I know that Visual Studio 2005 has problems with Vista and Microsoft put out
a Service Patch for it, and for the most part, VS2005 works on Vista but
there are a bunch of issues. Since VB6 isn't their "hot baby" any more, I
would be very careful to put your eggs all in one basket. Is there some
compelling reason to jump to Vista right now? I would wait until they have
Vista more stable, maybe a few patches come out and then see what happens.

I can't think of any compelling reason to switch to Vista...ever
except until Microsoft *forces* me to by releasing a new version of
visual studio that only works under Vista...like they did with VS2003
and XP. And even then I will fight it until the last moment....

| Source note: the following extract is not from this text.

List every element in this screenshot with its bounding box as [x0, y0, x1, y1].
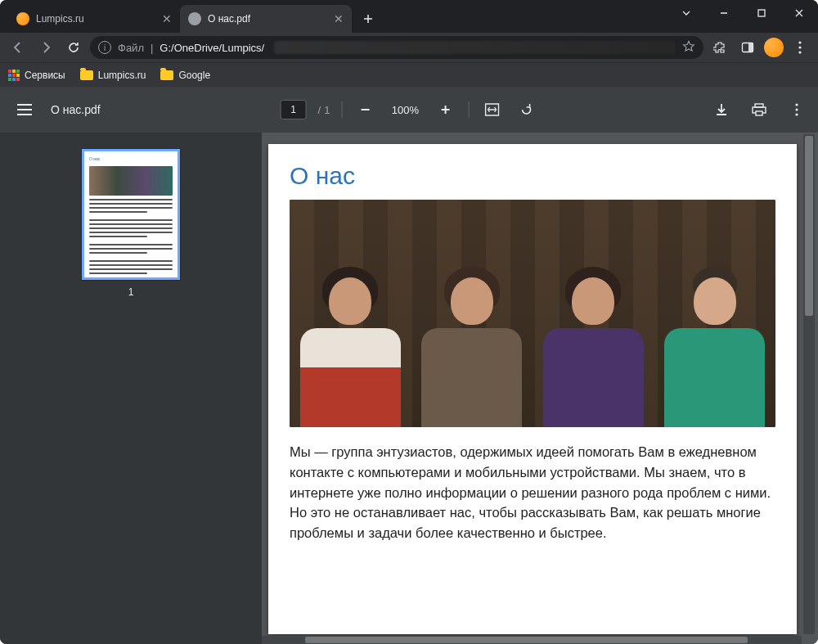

I don't see a single thing that Vista has that makes it better than
XP. I just see a lot of useless and unecessary and annoying things
that I can do without...and I personally find the attempts to force
users to switch to vista to be the most ridiculous thing ever (such as
DX10 being Vista only).

I was already very annoyed when MS decided to ditch MDX2.0, now I am
reasonably pissed off enough to ditch DirectX support from my
applications and switch to OpenGL.

I could go on and on and on....

I used to be a major microsoft supporter but lately...I feel I am
being kicked squarely in the nuts by them almost on a daily basis and
I for one am getting tired of it...

--
Stephan
2003 Yamaha R6

kimi no koto omoidasu hi nante nai no wa
kimi no koto wasureta toki ga nai kara
 
I tell everyone who ask me my opinion about vista, is that I like it, it is
great, and very stable. If you buy a new PC, definatly get it on there, but
I recommend that if you have XP on your current machine and are thinking
about upgrading, I personally would stick with XP. XP is a fine OS and there
is no reason to abandon it!
 
Bryan,

As you stated, XP is fine but XP is not Vista.

If a person desires enhancing XP for the sole purpose for having the most
secure state-of-the-art OS as Vista, rapidly that person will begin using
Vista, now, not later.
 
Stephan,

More than compelling reasons to jump to Vista right now !!!

Do you have personal knowledge of *any* OS within the market place (other
than Microsoft) that offers an application as Vista's BitLocker?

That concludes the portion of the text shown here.